Optimal Online Edge Coloring of Planar Graphs with Advice

TL;DR

This paper investigates the amount of future knowledge needed for online edge coloring of graphs, showing that bounded degeneracy graphs require linear advice, while bipartite graphs need advice proportional to their maximum degree for optimal coloring.

Contribution

It establishes bounds on advice complexity for optimal online edge coloring in various graph classes, including bounded degeneracy and bipartite graphs.

Findings

Bounded degeneracy graphs need only O(m) advice bits for optimal coloring.

Achieving better than no-advice competitive ratio requires Ω(m) advice bits.

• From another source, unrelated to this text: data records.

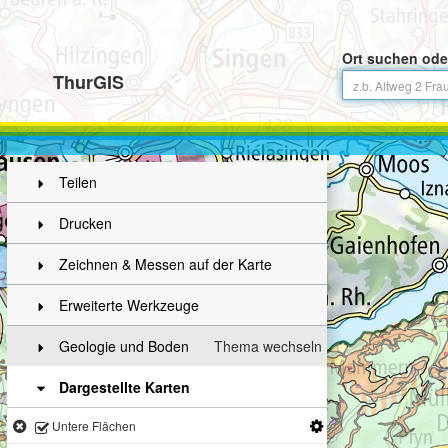
Ort suchen ode
ThurGIS
Teilen
Drucken
Zeichnen & Messen auf der Karte
Erweiterte Werkzeuge
Geologie und Boden
Thema wechseln
Dargestellte Karten
Untere Flächen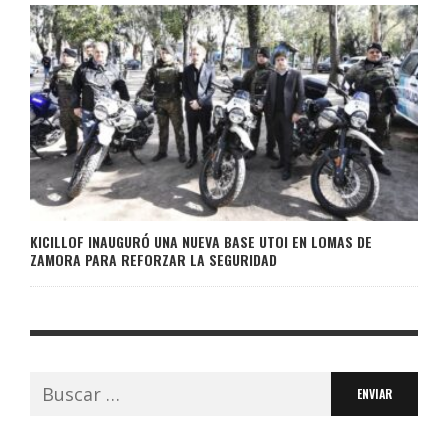
KICILLOF INAUGURÓ UNA NUEVA BASE UTOI EN LOMAS DE
ZAMORA PARA REFORZAR LA SEGURIDAD
Buscar: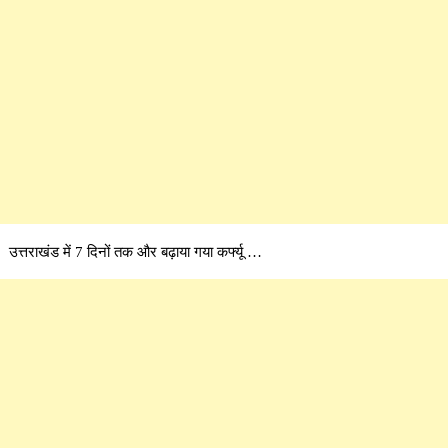
उत्तराखंड में 7 दिनों तक और बढ़ाया गया कर्फ्यू …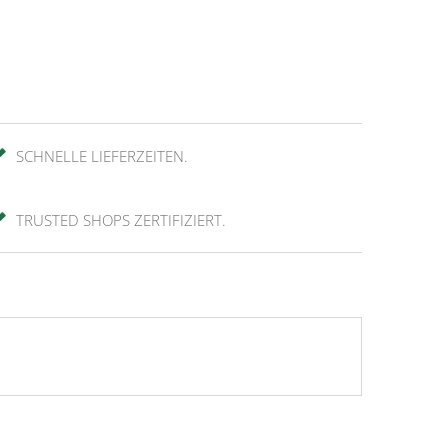
SCHNELLE LIEFERZEITEN.
TRUSTED SHOPS ZERTIFIZIERT.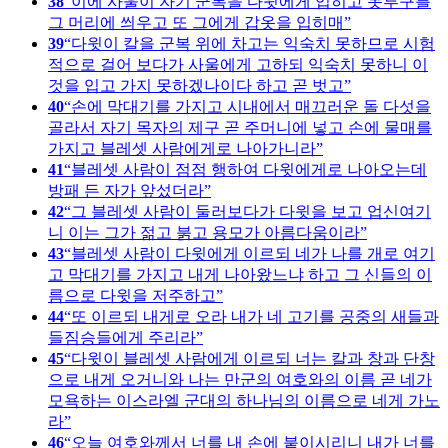
38
이에 사울이 자기 군복을 다윗에게 입히고 놋투구를
그 머리에 씌우고 또 그에게 갑옷을 입히매
39
다윗이 칼을 군복 위에 차고는 익숙치 못하므로 시험
적으로 걸어 보다가 사울에게 고하되 익숙치 못하니 이
것을 입고 가지 못하겠나이다 하고 곧 벗고
40
손에 막대기를 가지고 시내에서 매끄러운 돌 다섯을
골라서 자기 목자의 제구 곧 주머니에 넣고 손에 물매를
가지고 블레셋 사람에게로 나아가니라
41
블레셋 사람이 점점 행하여 다윗에게로 나아오는데
방패 든 자가 앞섰더라
42
그 블레셋 사람이 둘러보다가 다윗을 보고 업신여기
니 이는 그가 젊고 붉고 용모가 아름다움이라
43
블레셋 사람이 다윗에게 이르되 네가 나를 개로 여기
고 막대기를 가지고 내게 나아왔느냐 하고 그 신들의 이
름으로 다윗을 저주하고
44
또 이르되 내게로 오라 내가 네 고기를 공중의 새들과
들짐승들에게 주리라
45
다윗이 블레셋 사람에게 이르되 너는 칼과 창과 단창
으로 내게 오거니와 나는 만군의 여호와의 이름 곧 네가
모욕하는 이스라엘 군대의 하나님의 이름으로 네게 가노
라
46
오늘 여호와께서 너를 내 손에 붙이시리니 내가 너를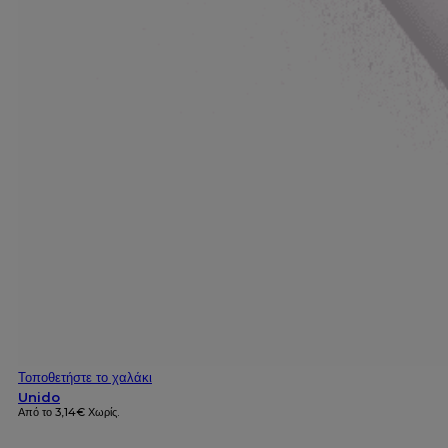
Τοποθετήστε το χαλάκι
Unido
Από το
3,14
€
Χωρίς.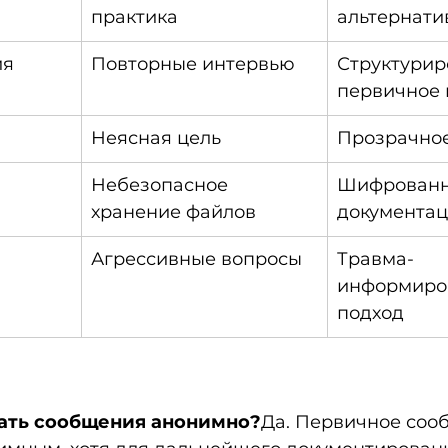
практика
альтернати
ия
Повторные интервью
Структурир
первичное
Неясная цель
Прозрачное
Небезопасное 
Шифрованн
хранение файлов
документа
Агрессивные вопросы
Травма-
информиро
подход
ать сообщения анонимно?
Да. Первичное соо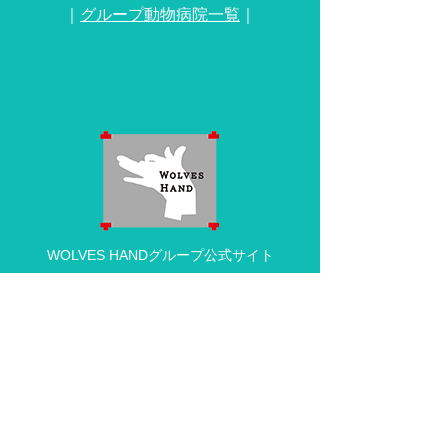
｜
グループ動物病院一覧
｜
WOLVES HANDグループ公式サイト
動物病院の求人・採用情報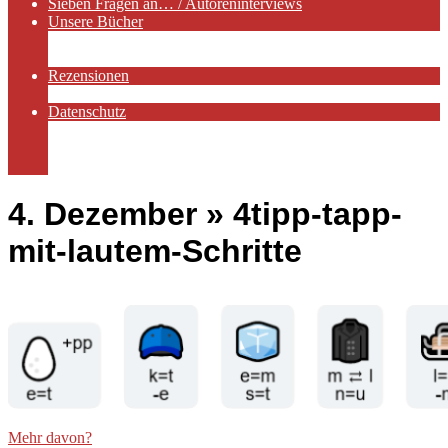
Sieben Fragen an… / Autoreninterviews
Unsere Bücher
Autorenservices
Autorenprofile
Rezensionen
Rezensionen auf Lovelybooks
Datenschutz
Näheres zu Cookies
AGB
Impressum
4. Dezember »
4tipp-tapp-
mit-lautem-Schritte
Mehr davon?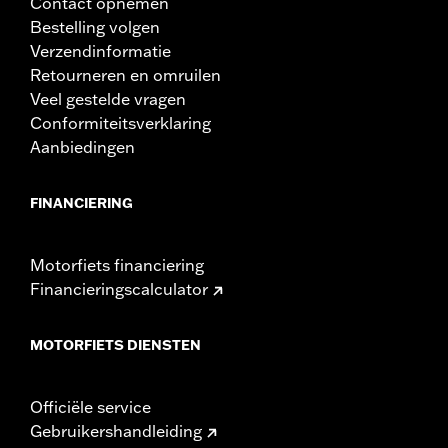
Contact opnemen
Bestelling volgen
Verzendinformatie
Retourneren en omruilen
Veel gestelde vragen
Conformiteitsverklaring
Aanbiedingen
FINANCIERING
Motorfiets financiering
Financieringscalculator
MOTORFIETS DIENSTEN
Officiële service
Gebruikershandleiding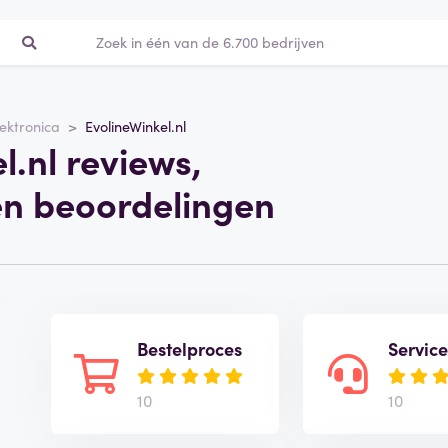
lektronica
EvolineWinkel.nl
l.nl reviews,
en beoordelingen
Bestelproces
Servic
10
10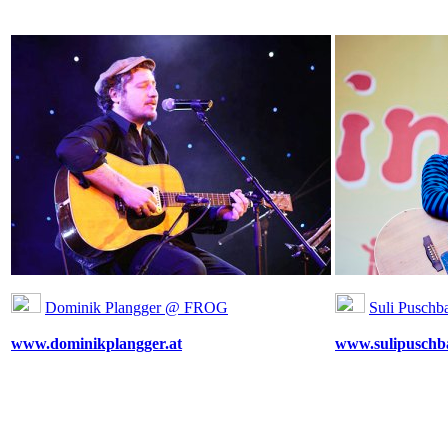
Dominik Plangger @ FROG
Suli Pusch
www.dominikplangger.at
www.sulipuschb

Bipartite graphs require Ω(m log Δ) advice bits for optimal coloring with fixed advice per edge.

Abstract

Using the framework of advice complexity, we study the amount of knowledge about the future that an online algorithm needs to color the edges of a graph optimally, i.e., using as few colors as possible. For graphs of maximum degree $\Delta$, it follows from Vizing's Theorem that $O(m\log \Delta)$ bits of advice suffice to achieve optimality, where $m$ is the number of edges. We show that for graphs of bounded degeneracy (a class of graphs including e.g. trees and planar graphs), only $O(m)$ bits of advice are needed to compute an optimal solution online, independently of how large $\Delta$ is. On the other hand, we show that $\Omega (m)$ bits of advice are necessary just to achieve a competitive ratio better than that of the best deterministic online algorithm without advice. Furthermore, we consider algorithms which use a fixed number of advice bits per edge (our algorithm for graphs of bounded degeneracy belongs to this class of algorithms). We show that for bipartite graphs, any such algorithm must use at least $\Omega(m\log \Delta)$ bits of advice to achieve optimality.